** Data for processing follows **

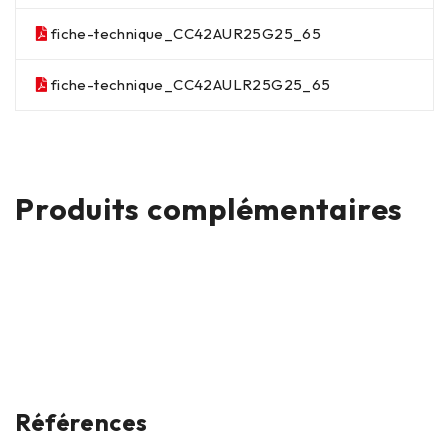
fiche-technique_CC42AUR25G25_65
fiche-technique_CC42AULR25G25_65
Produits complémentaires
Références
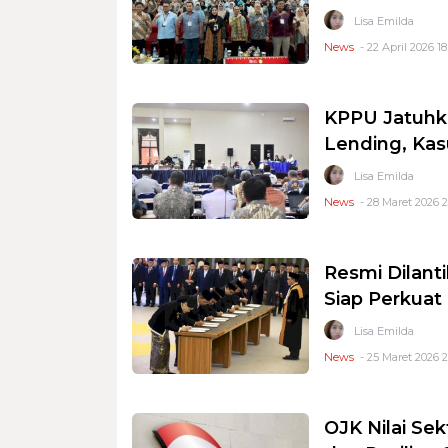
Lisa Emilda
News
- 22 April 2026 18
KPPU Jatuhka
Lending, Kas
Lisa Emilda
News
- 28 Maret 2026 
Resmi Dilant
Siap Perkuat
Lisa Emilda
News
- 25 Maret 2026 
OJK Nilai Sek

** End of Data for processing **

[Work order]
Find the word "fiche" in the listing above. Copy each line where it appears.

[Answer section]
fiche-technique_CC42AUR25G25_65
fiche-technique_CC42AULR25G25_65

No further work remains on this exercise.